> Work to complete
A faithful transcript of every entry is required; pictures do not belong in it.

Items from a dataset:
- - - -
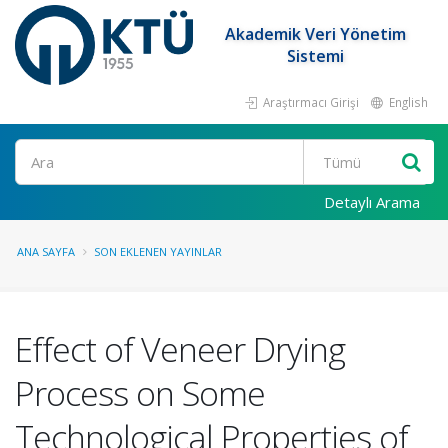
Akademik Veri Yönetim
Sistemi
Araştırmacı Girişi
English
Ara
Detaylı Arama
ANA SAYFA
SON EKLENEN YAYINLAR
Effect of Veneer Drying
Process on Some
Technological Properties of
- - - -
> Answer space
Akademik Veri Yönetim
Sistemi
Araştırmacı Girişi
English
Ara
Detaylı Arama
ANA SAYFA
SON EKLENEN YAYINLAR
Effect of Veneer Drying
Process on Some
Technological Properties of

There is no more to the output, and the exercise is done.